Padahal, dari perspektif ekologis, bambu yang telah ditanam turun-temurun di Ngada mampu menyerap air seperti spon sebanyak 2500 – 5000 liter di musim penghujan. Bambu memiliki fungsi konservasi air, selain penahan longsor.
Desa Bambu merupakan program Yayasan Bambu Lestari (YBL) untuk mengatasi lahan kritis dengan pola budidaya tanaman bambu berbasis rakyat. Berkat kehadiran YBL pada tahun 2018 melalui program Desa Bambu, didukung Yayasan KEHATI dan CIMB Niaga, masyarakat menjadi tahu bahwa bambu memiliki manfaat ekologi dan ekonomi penting bagi kehidupan mereka.
Masyarakat berpartisipasi melalui kelompok adat untuk menanam bambu. Luas lahan kritis potensial sekarang ada 712 hektar, 389 hektar di antaranya milik adat, sisanya milik pribadi. “Selain di lahan kritis juga ditanam di kanan-kiri sungai sebagai penahan longsor,” ujar Alfred, warga masyarakat yang berpartisipasi dalam Desa Bambu.
Sebagai penahan longsor, kata Alfred, bambu ditanam secara monokultur (tidak berdampingan dengan jenis tanaman lain). Pada lahan kritis, bambu ditanam secara wanatani (agroforestri), yaitu tumpang-sari bersama jenis tanaman lain.
Bambu butuh 7 – 10 tahun untuk bisa dipanen. Selama proses pertumbuhan bambu, tanaman agroforestri dimanfaatkan sehingga memberikan keuntungan ekonomi. Dengan begitu secara ekologi maupun ekonomi bambu memberikan manfaat bagi masyarakat.
Tiga Pilar Desa Bambu
Desa Bambu dibangun melalui tiga pilar yaitu Hulu, Tengah, dan Hilir. Pilar Hulu merupakan proses pembentukan dan pengorganisasian kelompok di desa untuk bersama-sama mengembangkan desanya dengan memasukkan bambu sebagai komoditi. Adapun Pilar Tengah adalah proses pembibitan, penanaman di lokasi-lokasi strategis ekologis (mata air, kanan-kiri sungai, lahan kritis).

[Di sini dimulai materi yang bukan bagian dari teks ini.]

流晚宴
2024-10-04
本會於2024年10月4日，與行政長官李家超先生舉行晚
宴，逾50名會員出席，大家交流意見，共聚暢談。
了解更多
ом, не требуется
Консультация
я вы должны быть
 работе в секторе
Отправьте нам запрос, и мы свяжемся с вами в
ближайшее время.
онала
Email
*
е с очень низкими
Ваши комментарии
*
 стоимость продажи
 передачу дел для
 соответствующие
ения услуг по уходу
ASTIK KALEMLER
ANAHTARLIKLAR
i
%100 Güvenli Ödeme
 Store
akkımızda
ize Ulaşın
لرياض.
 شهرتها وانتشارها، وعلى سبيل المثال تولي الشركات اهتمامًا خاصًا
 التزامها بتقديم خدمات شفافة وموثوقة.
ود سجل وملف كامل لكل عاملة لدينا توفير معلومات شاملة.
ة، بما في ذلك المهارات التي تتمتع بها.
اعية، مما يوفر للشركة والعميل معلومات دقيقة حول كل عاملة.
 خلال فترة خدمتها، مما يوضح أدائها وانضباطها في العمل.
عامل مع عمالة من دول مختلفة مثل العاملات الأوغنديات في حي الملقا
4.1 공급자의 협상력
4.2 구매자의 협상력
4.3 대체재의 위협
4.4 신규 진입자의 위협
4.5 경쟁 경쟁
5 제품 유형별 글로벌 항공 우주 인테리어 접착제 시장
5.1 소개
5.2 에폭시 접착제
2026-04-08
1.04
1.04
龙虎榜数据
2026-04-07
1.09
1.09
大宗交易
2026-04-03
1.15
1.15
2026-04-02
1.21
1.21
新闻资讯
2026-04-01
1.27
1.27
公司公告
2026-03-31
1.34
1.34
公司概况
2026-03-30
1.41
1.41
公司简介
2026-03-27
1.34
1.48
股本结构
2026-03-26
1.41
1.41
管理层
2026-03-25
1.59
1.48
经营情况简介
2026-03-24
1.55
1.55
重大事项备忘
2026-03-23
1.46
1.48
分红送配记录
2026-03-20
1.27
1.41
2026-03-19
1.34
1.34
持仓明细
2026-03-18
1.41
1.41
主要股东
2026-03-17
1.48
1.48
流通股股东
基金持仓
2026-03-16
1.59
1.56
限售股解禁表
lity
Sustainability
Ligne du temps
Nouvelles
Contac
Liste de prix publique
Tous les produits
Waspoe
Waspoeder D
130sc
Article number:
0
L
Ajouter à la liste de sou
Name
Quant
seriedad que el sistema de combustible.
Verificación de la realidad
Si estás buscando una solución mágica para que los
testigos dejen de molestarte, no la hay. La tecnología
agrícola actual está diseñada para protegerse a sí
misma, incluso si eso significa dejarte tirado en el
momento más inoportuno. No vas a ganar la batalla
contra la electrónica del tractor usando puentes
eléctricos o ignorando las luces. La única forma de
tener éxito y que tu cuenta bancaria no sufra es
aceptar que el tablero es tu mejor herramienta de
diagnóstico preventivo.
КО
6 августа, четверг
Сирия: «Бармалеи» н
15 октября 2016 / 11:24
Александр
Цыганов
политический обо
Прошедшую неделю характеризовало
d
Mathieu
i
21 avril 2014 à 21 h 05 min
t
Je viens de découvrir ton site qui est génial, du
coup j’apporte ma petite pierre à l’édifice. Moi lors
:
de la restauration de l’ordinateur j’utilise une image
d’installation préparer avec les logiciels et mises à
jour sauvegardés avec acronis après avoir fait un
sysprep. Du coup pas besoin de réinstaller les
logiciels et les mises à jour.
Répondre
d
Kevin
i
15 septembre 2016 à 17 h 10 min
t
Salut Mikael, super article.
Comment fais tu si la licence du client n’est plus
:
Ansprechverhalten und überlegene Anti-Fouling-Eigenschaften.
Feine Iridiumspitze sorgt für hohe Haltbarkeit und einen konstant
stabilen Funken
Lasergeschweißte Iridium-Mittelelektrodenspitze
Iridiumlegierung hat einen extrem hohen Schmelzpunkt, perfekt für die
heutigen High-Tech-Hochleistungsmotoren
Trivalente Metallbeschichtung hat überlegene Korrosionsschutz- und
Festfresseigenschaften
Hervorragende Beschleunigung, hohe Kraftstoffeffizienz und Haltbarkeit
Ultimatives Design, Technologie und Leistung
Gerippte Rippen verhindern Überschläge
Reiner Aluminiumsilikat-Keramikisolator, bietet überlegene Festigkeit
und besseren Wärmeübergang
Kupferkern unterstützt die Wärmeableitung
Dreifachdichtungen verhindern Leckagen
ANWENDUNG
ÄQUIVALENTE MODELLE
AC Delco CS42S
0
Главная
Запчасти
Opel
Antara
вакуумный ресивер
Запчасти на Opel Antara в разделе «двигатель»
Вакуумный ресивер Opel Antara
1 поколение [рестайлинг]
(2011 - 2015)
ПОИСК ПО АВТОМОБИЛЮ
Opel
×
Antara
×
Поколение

Pilar Hilir merupakan bisnis komunitas berbasis bambu, berupa kelompok unit usaha yang berorientasi koperasi atau BUMDES (Badan Usaha Milik Desa). Desa Bambu menerapkan prinsip Hutan Bambu Lestari (HBL), di mana warga memastikan bahwa panen bambu wajib mempertimbangkan kelestarian dan kesinambungan.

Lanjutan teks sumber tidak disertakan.